Jessica Chastain, Marton Csokas y Sam Worthington son la versión joven de Helen Mirren, Ciarán Hinds y Tom Wilkinson, un reparto irregular y descompensado, en el que quedan al descubierto las pocas dotes interpretativas de Csokas y Worthington, en favor del grupo veterano. Chastain, esa chica desconocida que ahora veo por todas partes (El árbol de la vida, Criadas y señoras) convence más en su faceta de tímida inexperta recién llegada, que en la de dura agente que regresa de la misión fortalecida a base de golpes. Y es que su físico habla por sí solo.Helen Mirren y Tom Wilkinson brillan una vez más en sus papeles, generando esa tensión que caracteriza a este film. Porque lo cierto es que no me di cuenta de lo intrigante que me estaba resultando la historia, hasta que me descubrí a mí misma enrollada en la butaca y mordiéndome las uñas. En un par de capítulos violentos, o mejor dicho, el mismo pero en diferentes versiones, tuve que taparme la cara, por miedo a ver más sangre de la aconsejable.

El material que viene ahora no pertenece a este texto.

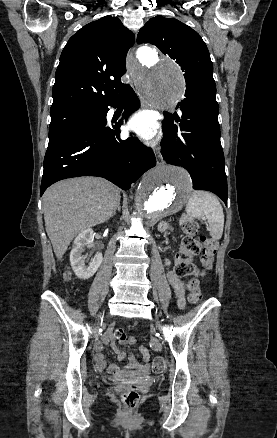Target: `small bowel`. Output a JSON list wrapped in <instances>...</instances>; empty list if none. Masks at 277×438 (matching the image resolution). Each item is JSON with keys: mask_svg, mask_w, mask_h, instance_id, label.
Instances as JSON below:
<instances>
[{"mask_svg": "<svg viewBox=\"0 0 277 438\" xmlns=\"http://www.w3.org/2000/svg\"><path fill=\"white\" fill-rule=\"evenodd\" d=\"M165 263L168 265L169 264V260H166ZM168 280L174 290V293L176 295L177 298V304L179 307H184L185 305V293H184V282L182 281V279H180L174 272H169L167 274ZM104 337L102 338V341L104 343H113L114 342V335L115 332L112 328V326L107 325L104 327ZM115 347H119V344H115ZM95 349L97 351L96 354V359L98 361L97 363V368H102L103 367V355H102V349L103 346L101 344H97L95 346ZM141 352L144 358L145 362H148L150 359V355L148 350L145 347L141 348ZM118 353V357L120 360L124 359V354H122L120 351L117 350ZM129 365L131 369H135L136 371H139L141 373H145L147 371V366L145 364H140L138 363L134 357L130 356L129 357ZM109 373L112 375L113 379H119L120 378V373L119 370L116 366H110L109 367Z\"/></svg>", "mask_w": 277, "mask_h": 438, "instance_id": "1", "label": "small bowel"}]
</instances>
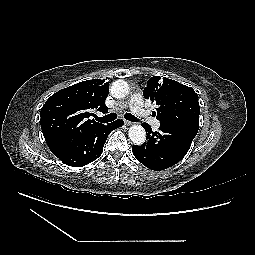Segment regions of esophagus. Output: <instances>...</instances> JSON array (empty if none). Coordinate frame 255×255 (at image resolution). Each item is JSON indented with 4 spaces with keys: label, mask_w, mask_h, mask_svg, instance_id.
Here are the masks:
<instances>
[{
    "label": "esophagus",
    "mask_w": 255,
    "mask_h": 255,
    "mask_svg": "<svg viewBox=\"0 0 255 255\" xmlns=\"http://www.w3.org/2000/svg\"><path fill=\"white\" fill-rule=\"evenodd\" d=\"M125 124H126L127 126H131V125L133 124V122L128 121V120H125Z\"/></svg>",
    "instance_id": "1"
}]
</instances>
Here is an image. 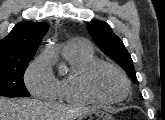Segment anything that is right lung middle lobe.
I'll return each mask as SVG.
<instances>
[{"label":"right lung middle lobe","instance_id":"1","mask_svg":"<svg viewBox=\"0 0 165 120\" xmlns=\"http://www.w3.org/2000/svg\"><path fill=\"white\" fill-rule=\"evenodd\" d=\"M30 59L0 61V96H30L23 76Z\"/></svg>","mask_w":165,"mask_h":120}]
</instances>
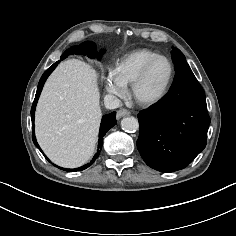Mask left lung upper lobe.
<instances>
[{
    "label": "left lung upper lobe",
    "instance_id": "left-lung-upper-lobe-1",
    "mask_svg": "<svg viewBox=\"0 0 236 236\" xmlns=\"http://www.w3.org/2000/svg\"><path fill=\"white\" fill-rule=\"evenodd\" d=\"M172 59H173V62L175 64V70L176 71H178L180 69H183V68H188L189 67V65H188V63L185 59V56L177 48H173V50H172Z\"/></svg>",
    "mask_w": 236,
    "mask_h": 236
}]
</instances>
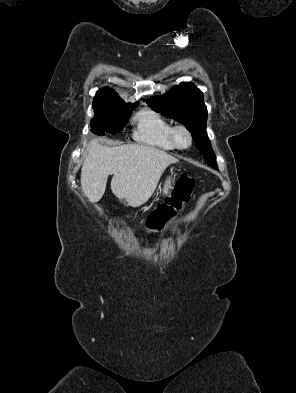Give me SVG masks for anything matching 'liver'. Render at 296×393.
<instances>
[{"instance_id":"obj_1","label":"liver","mask_w":296,"mask_h":393,"mask_svg":"<svg viewBox=\"0 0 296 393\" xmlns=\"http://www.w3.org/2000/svg\"><path fill=\"white\" fill-rule=\"evenodd\" d=\"M178 159L156 147L131 144L107 147L94 139L81 169V187L90 202H98L113 175L111 190L129 206L139 207L153 195L164 170Z\"/></svg>"}]
</instances>
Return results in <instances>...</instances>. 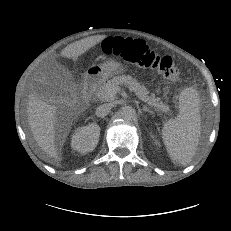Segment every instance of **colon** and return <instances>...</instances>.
Listing matches in <instances>:
<instances>
[{
  "label": "colon",
  "instance_id": "1",
  "mask_svg": "<svg viewBox=\"0 0 231 231\" xmlns=\"http://www.w3.org/2000/svg\"><path fill=\"white\" fill-rule=\"evenodd\" d=\"M101 50L107 56L120 57L135 66L156 69L162 72L164 78L170 83L179 80L180 72L174 58L156 53L142 40L124 37L108 38L102 42Z\"/></svg>",
  "mask_w": 231,
  "mask_h": 231
}]
</instances>
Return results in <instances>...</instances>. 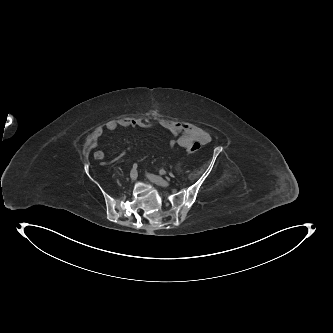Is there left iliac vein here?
<instances>
[{"instance_id":"1","label":"left iliac vein","mask_w":333,"mask_h":333,"mask_svg":"<svg viewBox=\"0 0 333 333\" xmlns=\"http://www.w3.org/2000/svg\"><path fill=\"white\" fill-rule=\"evenodd\" d=\"M147 178L152 182L155 183L156 185L162 186V187H167L169 185V181L156 176L154 174H147Z\"/></svg>"}]
</instances>
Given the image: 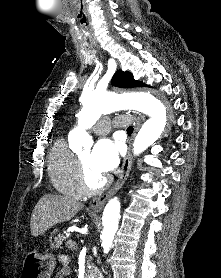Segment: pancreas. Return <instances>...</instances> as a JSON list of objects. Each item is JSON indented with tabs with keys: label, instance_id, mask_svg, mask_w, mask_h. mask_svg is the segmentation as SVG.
Masks as SVG:
<instances>
[{
	"label": "pancreas",
	"instance_id": "pancreas-1",
	"mask_svg": "<svg viewBox=\"0 0 221 278\" xmlns=\"http://www.w3.org/2000/svg\"><path fill=\"white\" fill-rule=\"evenodd\" d=\"M66 238H67V237L64 236V235H59L58 237H55L54 242L51 244V246H52L53 248H59V247H61L63 241H65ZM65 245H66L67 248H69V249H71V250H77L76 244H72V245H71V244H69V243L67 242ZM90 261H91V257L89 256L88 261H87V265L90 264Z\"/></svg>",
	"mask_w": 221,
	"mask_h": 278
}]
</instances>
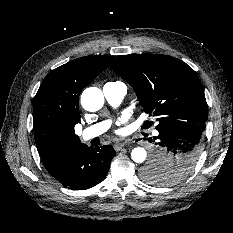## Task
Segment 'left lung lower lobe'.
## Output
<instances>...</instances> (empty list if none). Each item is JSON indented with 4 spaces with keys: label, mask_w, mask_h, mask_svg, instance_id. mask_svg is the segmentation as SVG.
I'll list each match as a JSON object with an SVG mask.
<instances>
[{
    "label": "left lung lower lobe",
    "mask_w": 233,
    "mask_h": 233,
    "mask_svg": "<svg viewBox=\"0 0 233 233\" xmlns=\"http://www.w3.org/2000/svg\"><path fill=\"white\" fill-rule=\"evenodd\" d=\"M206 125L175 124L166 129H158L159 135L149 138L157 147L152 160L169 167L187 161L197 162L202 149V132Z\"/></svg>",
    "instance_id": "obj_1"
}]
</instances>
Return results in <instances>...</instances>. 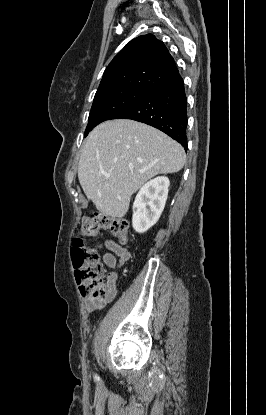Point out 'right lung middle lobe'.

Pero La Deuda no es una película violenta. Es un thriller en le que se mezclan intereses políticos e históricos y que nos permita asomarnos a una nueva faceta del Berlín separado por el Muro en momentos de guerra.

En una ocasión oí decir a un compositor (creo que fue Alberto Iglesias), que la banda sonora de una película es buena si consigue integrarse en la historia de tal manera que pase totalmente desapercibida para el espectador y no interrumpa en la trama. Ejemplo de esta modestia fílmica es la música de La deuda, firmada por Thomas Newman. Su nombre te suena porque él es el responsable de la partitura de Cadena perpetua, American beauty o La milla verde y de series como A dos metros bajo Tierra. Ha estado nominado al Oscar en 10 ocasiones y su talento se hace patente una vez más en este largometraje.

La deuda no es, ni mucho menos, la película del año, pero tiene gancho, buen reparto y montaje muy acertado. Y teniendo en cuenta la sequía cinematográfica de este verano, es para presumir.